The county will continue to have a small homebuilding industry, "but it's not going to be as substantial as it was," said Chris Peterson, a former Santa Rosa builder who moved his construction operation to Austin, Texas two years ago.

Peterson, an owner in Rivendale</HY> Homes Texas, said builders with raw land around Austin can get the needed regulatory approvals in 18 months, compared to upwards of five years in Sonoma County. Builders can obtain permit approvals in Austin in two weeks for a cost of $6,000 a unit, compared to four months and $60,000 a unit here.

A 2,500-square-foot home in Austin sells for about $200,000, he said.

"The people have more paycheck left at the end of the month," Peterson said. In Sonoma County, "people have no paycheck left at the end of the month because rent and housing costs are so high."

A more optimistic outlook on future construction in Sonoma County came from economist Christopher Thornberg, founding partner of Beacon Economics in Los Angeles. He acknowledged that the next few years will be relatively slow for California builders. But for the longer term, he said, "I think it's going to be a little more positive than people think."

Thornberg, who speaks yearly at an economic forum in Santa Rosa, dismissed the idea that home construction is being held back by a lack of buildable land. "It's NIMBYs," he said, a reference to existing residents who say to new construction, "Not in my backyard."

He also suggested that California needs to accommodate the next generation of workers and homeowners.

"They're coming," Thornberg said. "We better make room for them.

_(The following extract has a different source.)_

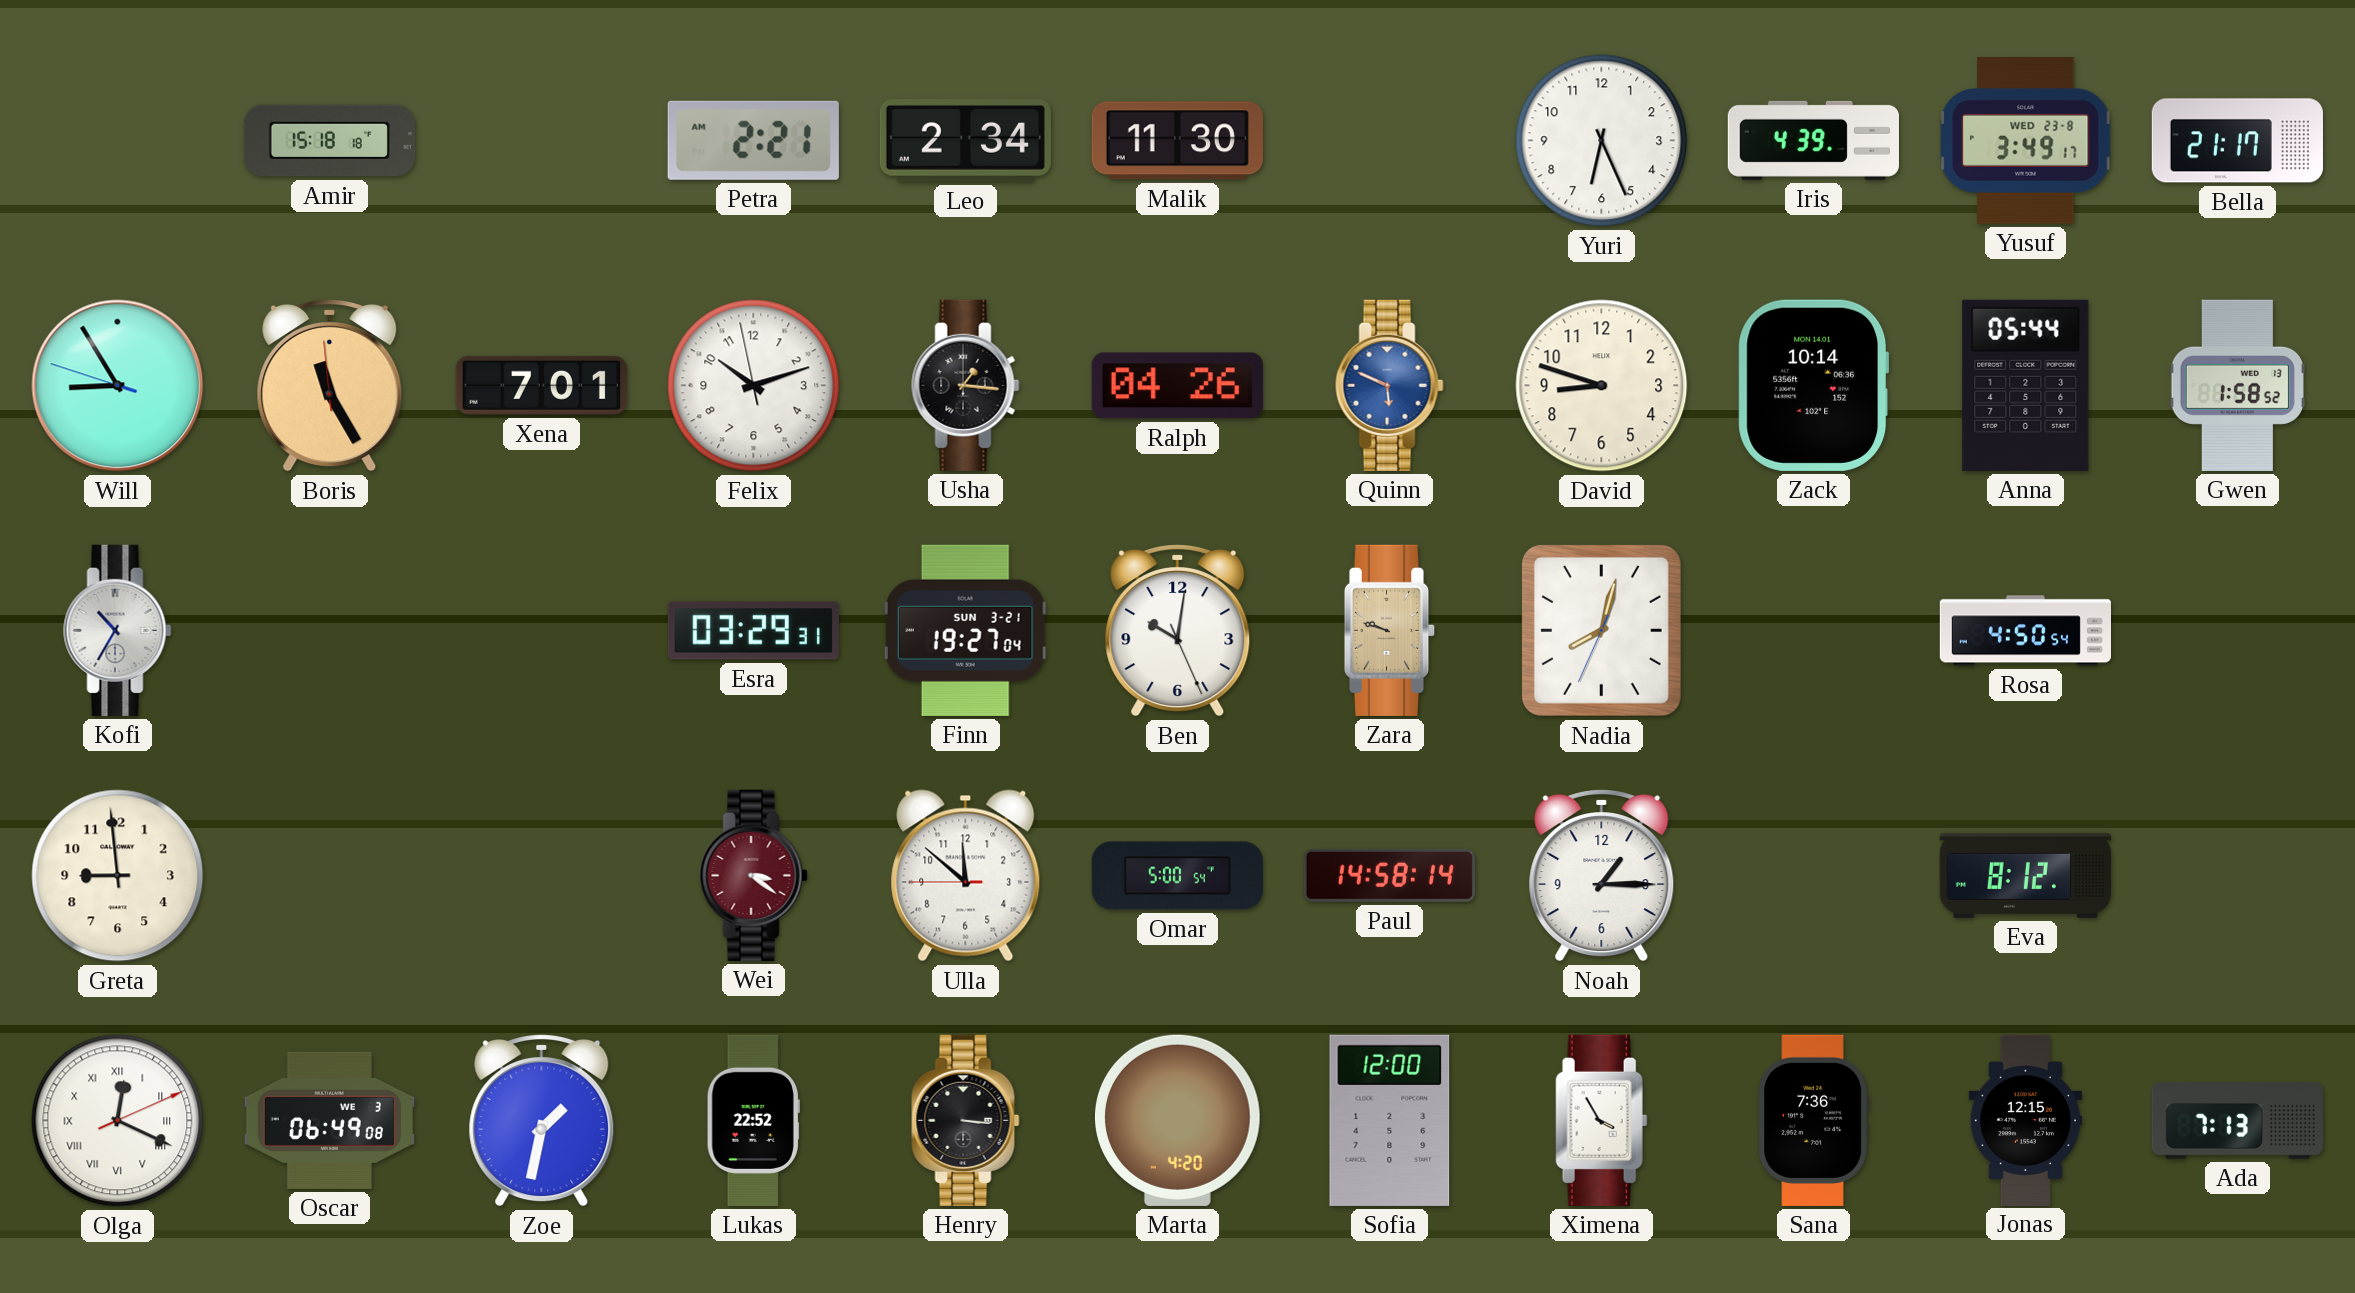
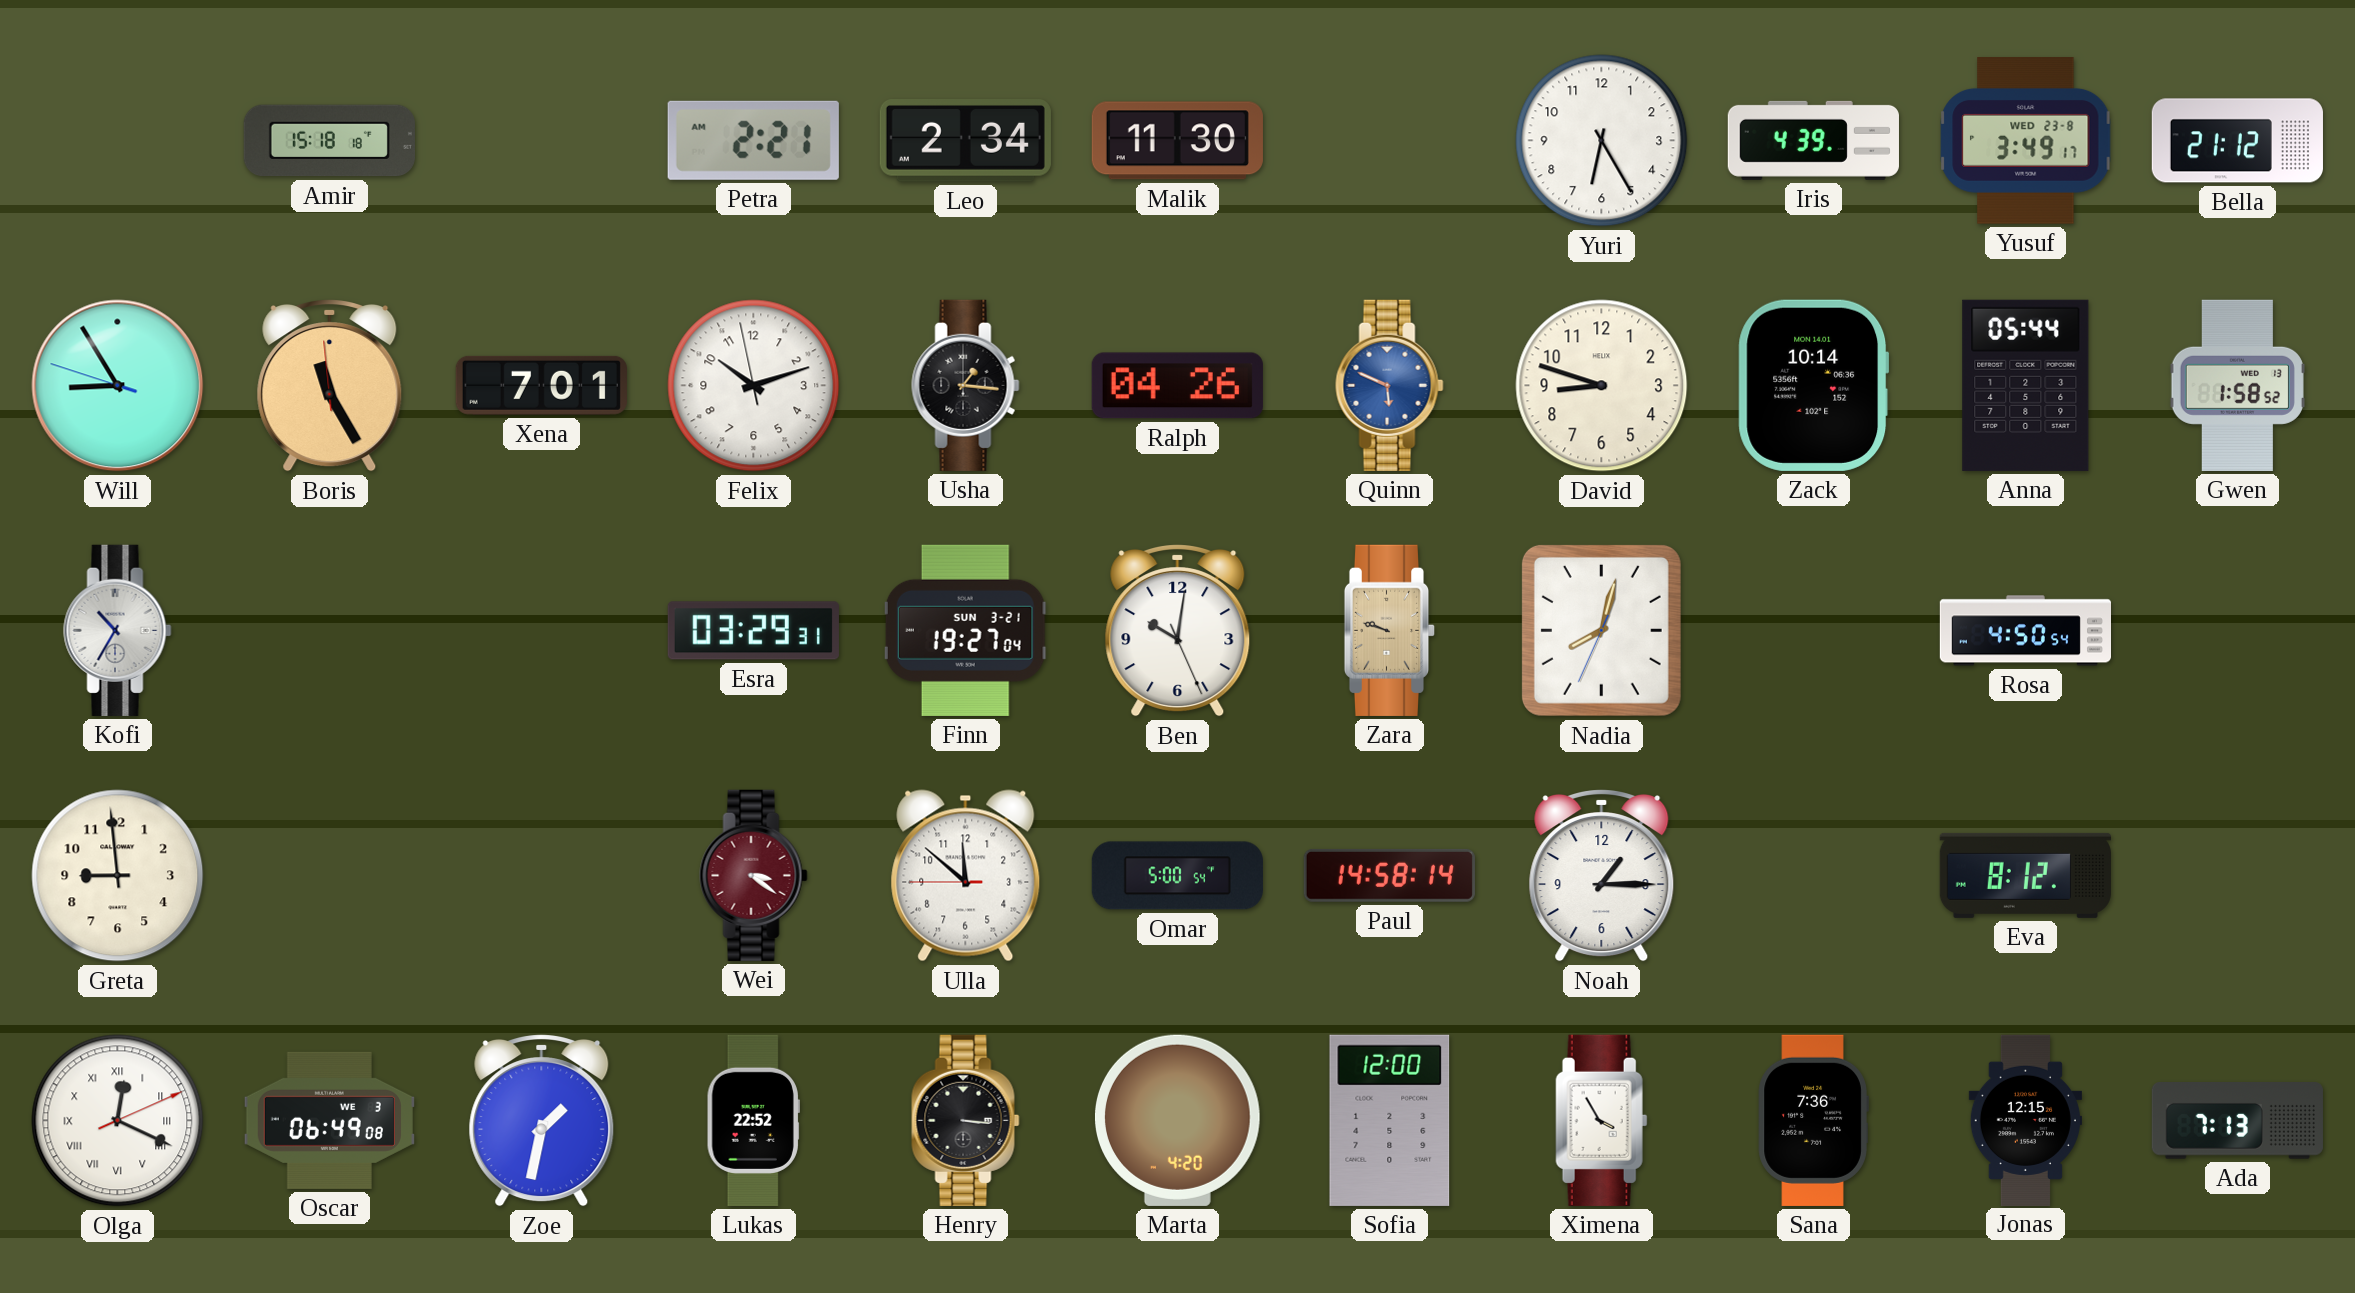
Yuri: 6:26 -> 6:25
Bella: 21:17 -> 21:12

Period."

Builders expressed sympathy for Thornberg's viewpoint. But they said the county has a very limited number of residential lots with regulatory approvals, and some of those need to be redesigned for today's market.

Builders also will be cautious about developing raw land because it takes so much time to complete the necessary studies and secure the required government approvals. Randy Waller, broker with W Real Estate in Santa Rosa, said such work involves not only the risk of failing to win the needed permits, but also of obtaining the approvals just at the time a new recession hits.

"Nobody wants to tie up money for that long," Waller said, "especially with the unknown of what the market's going to be in four to five years."